Bistro: Classic French Comfort Food
Anyone who has ever set foot in the Parisian bistros Allard, Benoit, and Aux Lyonnais will recognize many of the dishes in Bistro: Classic French Comfort Food. France’s celebrated Chef Alain Ducasse has assembled a selection of relatively homey dishes from these three restaurants, which are part of the more than 30 eateries he owns around the world.
If anyone knows about French bistro cooking and teaching it, it is Alain Ducasse, who has earned a collection of Michelin stars and who owns a cooking school in Paris. This grand master chef has also authored an ever-expanding library of cookbooks, including his famed encyclopedia Grand Livre Cuisine.
This newest volume, which could be considered a primer for cooking in a classic bistro, focuses strictly on the food. There is no verbal fluff. There’s no recipe introductions or cute sidebars. The only narratives are brief histories of the three bistros that provide the book’s recipes. For those hoping to learn about Ducasse’s journey to gastronomic stardom or his grand-mère’s favorite dessert, you’re out of luck.
Each recipe does, however, include French regional wine suggestions. As expected, recipes are written in meticulous detail, with ingredients listed in both metric and United States measures. The main recipe index is sparse, but it does include a section for recipes listed by restaurant, as well as instructions for “Basic Recipes” for stocks and sauces. There’s also a glossary of extremely basic cooking terms.
Like most of Ducasse’s cookbooks, Bistro is a joy for the eyes. Spectacular page-sized color photos accompany each recipe, and longing automatically sets in at the sight of glistening hunks of duck, lamb, and pork nestled in a cassoulet. A perfectly bronzed double-cut pork chop rests seductively in its bed of cabbage, and a tender slice of marjolaine cake makes you forget any thoughts of a diet.
Recipes are divided into the broad categories of appetizers, main courses, and desserts. The most interesting sub-category is titled Organ Meats. Tripe à la Lyonnaise, Crispy Pig’s Feet, Sabodet (pig’s head sausage) Cooked in Rasteau Wine, Veal Kidneys with Madeira Sauce—what Americans typically throw away turns into gastronomic works of art. Even if a cook is not inclined to seek out offal, cockscombs, and pig trotters, she will have fun reading about the rustic French dishes that call for them.
The majority of Bistro’s recipes greet you like long-lost friends. There’s Onion Soup, Grilled Salmon with Bérnaise, Duck Confit, Braised Chicken, and Rabbit in Mustard Sauce. Desserts include the French standbys Chocolate Mousse, Floating Island, Rum Savarin, and Tarte Tatin. All predictable bistro fare? Of course. But a step inside any bistro comes with expectations, which mainly include relatively plain décor and a reasonably priced menu that isn’t faddish.

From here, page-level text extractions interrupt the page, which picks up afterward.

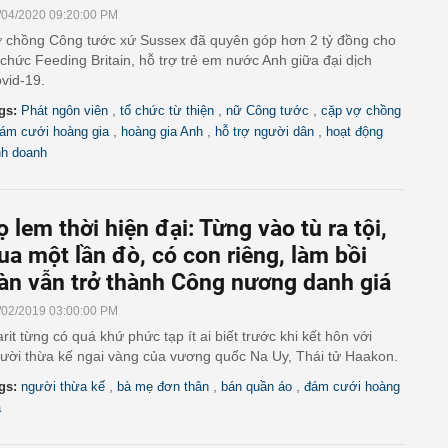
/04/2020 09:20:00 PM
 chồng Công tước xứ Sussex đã quyên góp hơn 2 tỷ đồng cho
 chức Feeding Britain, hỗ trợ trẻ em nước Anh giữa đại dịch
vid-19.
,
,
,
gs:
Phát ngôn viên
tổ chức từ thiện
nữ Công tước
cặp vợ chồng
,
,
,
ám cưới hoàng gia
hoàng gia Anh
hỗ trợ người dân
hoạt động
nh doanh
ọ lem thời hiện đại: Từng vào tù ra tội,
ua một lần đò, có con riêng, làm bồi
àn vẫn trở thành Công nương danh giá
/02/2019 03:00:00 PM
rit từng có quá khứ phức tạp ít ai biết trước khi kết hôn với
ười thừa kế ngai vàng của vương quốc Na Uy, Thái tử Haakon.
,
,
,
gs:
người thừa kế
bà mẹ đơn thân
bán quần áo
đám cưới hoàng
a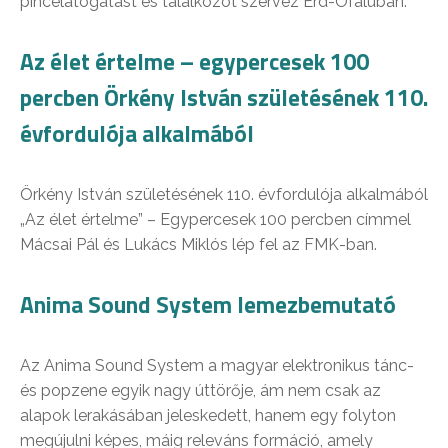
pincelátogatást és találkozót szervez Érd-Ófaluban.
Az élet értelme – egypercesek 100
percben Örkény István születésének 110.
évfordulója alkalmából
Örkény István születésének 110. évfordulója alkalmából
„Az élet értelme” – Egypercesek 100 percben címmel
Mácsai Pál és Lukács Miklós lép fel az FMK-ban.
Anima Sound System lemezbemutató
Az Anima Sound System a magyar elektronikus tánc-
és popzene egyik nagy úttörője, ám nem csak az
alapok lerakásában jeleskedett, hanem egy folyton
megújulni képes, máig releváns formáció, amely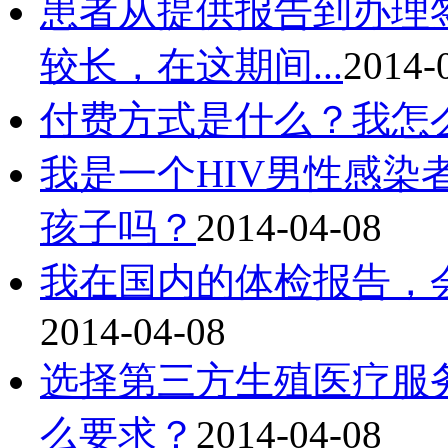
患者从提供报告到办理
较长，在这期间...
2014-
付费方式是什么？我怎
我是一个HIV男性感染
孩子吗？
2014-04-08
我在国内的体检报告，
2014-04-08
选择第三方生殖医疗服
么要求？
2014-04-08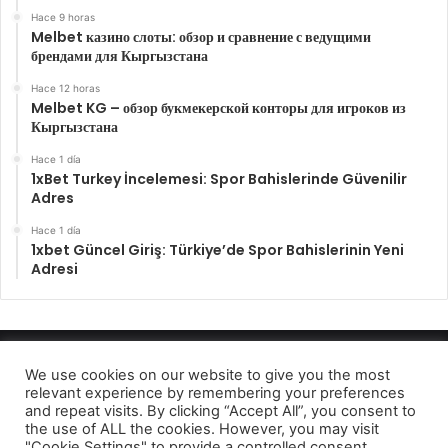
Hace 9 horas
Melbet казино слоты: обзор и сравнение с ведущими
брендами для Кыргызстана
Hace 12 horas
Melbet KG – обзор букмекерской конторы для игроков из
Кыргызстана
Hace 1 día
1xBet Turkey İncelemesi: Spor Bahislerinde Güvenilir
Adres
Hace 1 día
1xbet Güncel Giriş: Türkiye’de Spor Bahislerinin Yeni
Adresi
Enfocando los hechos 2022
We use cookies on our website to give you the most
relevant experience by remembering your preferences
Aviso de privcidad
and repeat visits. By clicking “Accept All”, you consent to
the use of ALL the cookies. However, you may visit
Facebook
Twitter
Telegram
"Cookie Settings" to provide a controlled consent.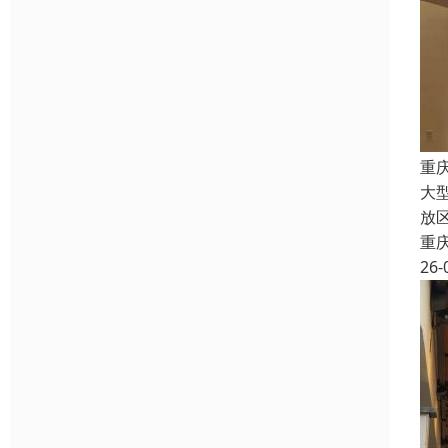
重
大
放
重
26-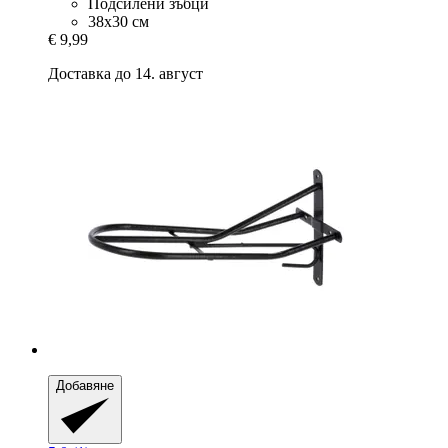
Подсилени зъбци
38х30 см
€ 9,99
Доставка до 14. август
Добавяне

Even though Bistro’s recipes aren’t considered haute cuisine, they definitely aren’t ho-hum either. Each dish is seasoned with the precision of a scientist, and is appropriately sauced, garnished, and finished. The downside to this perfection is that preparing it may not be everyone’s cup of foie gras.
Most recipes have multiple components, and there’s step upon step of instructions. Ingredient lists are long, and many call for items not easy to find. Anyone with a little time and kitchen finesse will find Bistro easy enough to tackle. But getting dishes to the table won’t happen in a few minutes, especially for novice cooks. There are a handful of recipes that can be tossed together quickly, such as Sole Meunière and Cocotte of Braised Grenaille Potatoes. These simple courses, however, are in the minority.
Regardless of cooking expertise, everyone will find this book a beautiful ensemble of classic bistro fare. The pâtés, soups, roasts, and tarts may grace the menus of Alain Ducasse’s vaunted restaurants, but they are also what is expected on a French grandmother’s table. No matter where they are served, these dishes will never go out of style. It is worth every serious cook’s time to master a few, and Bistro teaches the basics nicely.